Abstract

The southeastern coast of South Africa's Cape Province underwent complex geomorphic evolution during the late Cenozoic, leaving a variety of erosional forms and a detailed, complementary record of distinctive sediments. The latter include several new lithostratigraphic units and paleosol horizons. An almost ubiquitous planation surface, the 200-m Coastal Platform, is associated with the fanglomeratic and deltaic Keurbooms Formation (late Tertiary?). A major sea level at +120 m truncated a laterite paleosol and was followed by accumulation of land rubble and littoral deposits to 101 m, constituting the Formosa Formation. Then follow sea level stages at +60, +30, and +15–20 m, as well as several generations of weathered eolianite, including the Brakkloof Formation with the deep superposed Brakkloof Soil.
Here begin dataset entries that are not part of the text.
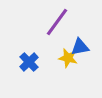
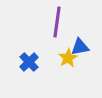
purple line: rotated 28 degrees counterclockwise
yellow star: rotated 30 degrees clockwise
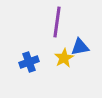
yellow star: moved 4 px left
blue cross: rotated 24 degrees clockwise
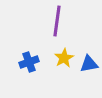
purple line: moved 1 px up
blue triangle: moved 9 px right, 17 px down
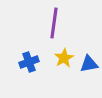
purple line: moved 3 px left, 2 px down
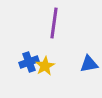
yellow star: moved 19 px left, 8 px down
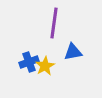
blue triangle: moved 16 px left, 12 px up
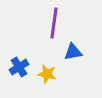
blue cross: moved 10 px left, 5 px down; rotated 12 degrees counterclockwise
yellow star: moved 2 px right, 8 px down; rotated 30 degrees counterclockwise
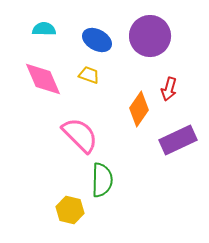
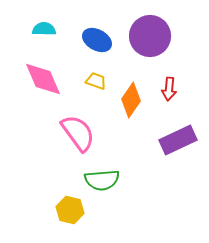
yellow trapezoid: moved 7 px right, 6 px down
red arrow: rotated 10 degrees counterclockwise
orange diamond: moved 8 px left, 9 px up
pink semicircle: moved 2 px left, 2 px up; rotated 9 degrees clockwise
green semicircle: rotated 84 degrees clockwise
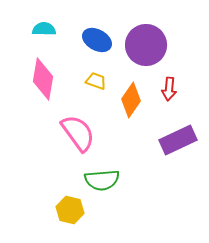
purple circle: moved 4 px left, 9 px down
pink diamond: rotated 33 degrees clockwise
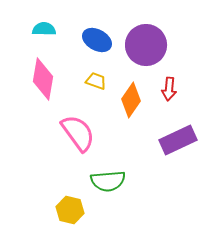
green semicircle: moved 6 px right, 1 px down
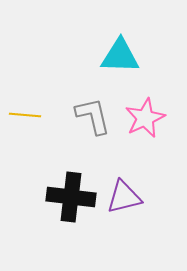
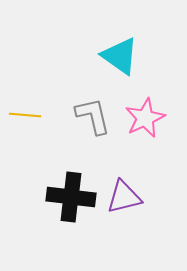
cyan triangle: rotated 33 degrees clockwise
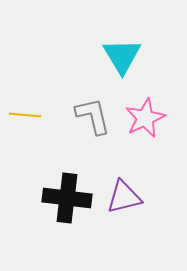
cyan triangle: moved 2 px right; rotated 24 degrees clockwise
black cross: moved 4 px left, 1 px down
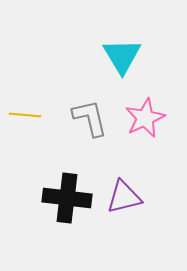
gray L-shape: moved 3 px left, 2 px down
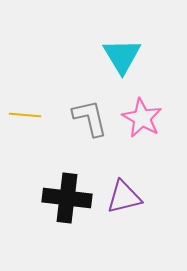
pink star: moved 3 px left; rotated 18 degrees counterclockwise
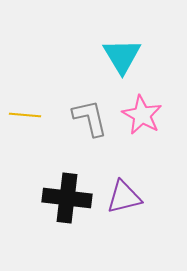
pink star: moved 3 px up
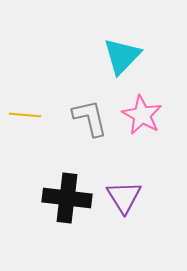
cyan triangle: rotated 15 degrees clockwise
purple triangle: rotated 48 degrees counterclockwise
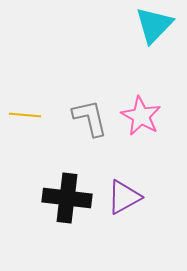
cyan triangle: moved 32 px right, 31 px up
pink star: moved 1 px left, 1 px down
purple triangle: rotated 33 degrees clockwise
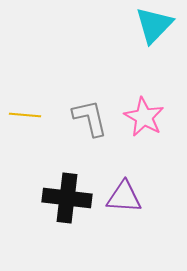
pink star: moved 3 px right, 1 px down
purple triangle: rotated 33 degrees clockwise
Beaches at +5–12 m, with thermophile mollusca and C14 dates of >40,000 yr mark the Swartkops horizon, probably of Eem interglacial age. Next are cryoclastic screes and cave deposits, and ultimately the podsolic Brenton Soil of the Würm Interpleniglacial. Transgressive eolianites and coastal dunes after 16,000 BP were interrupted by pedogenesis ca. 7500 BP and stabilized after 4200 BP when sea level reached +2.5 m. Geomorphic instability in stream valleys after 1000 BP was followed by man-induced activation of the coastal dunes, since the late 18th century. Environmental patterns accompanying this succession at various times included (1) semiarid pediplanation, (2) interior dune formation, and (3) intensive, cold-climate denudation, all under open vegetation in what is now closed, humid forest; by contrast, some of the more aberrant paleosols indicate warmer, perhumid conditions.